++++ DATA SECTION ++++

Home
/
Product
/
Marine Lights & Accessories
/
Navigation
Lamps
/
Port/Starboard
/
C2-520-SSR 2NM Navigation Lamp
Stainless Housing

++++

• **WHAT THE TASK REQUIRES**
Copy out the records above exactly.

• **SOLUTION TO THE PROBLEM**
Home
/
Product
/
Marine Lights & Accessories
/
Navigation
Lamps
/
Port/Starboard
/
C2-520-SSR 2NM Navigation Lamp
Stainless Housing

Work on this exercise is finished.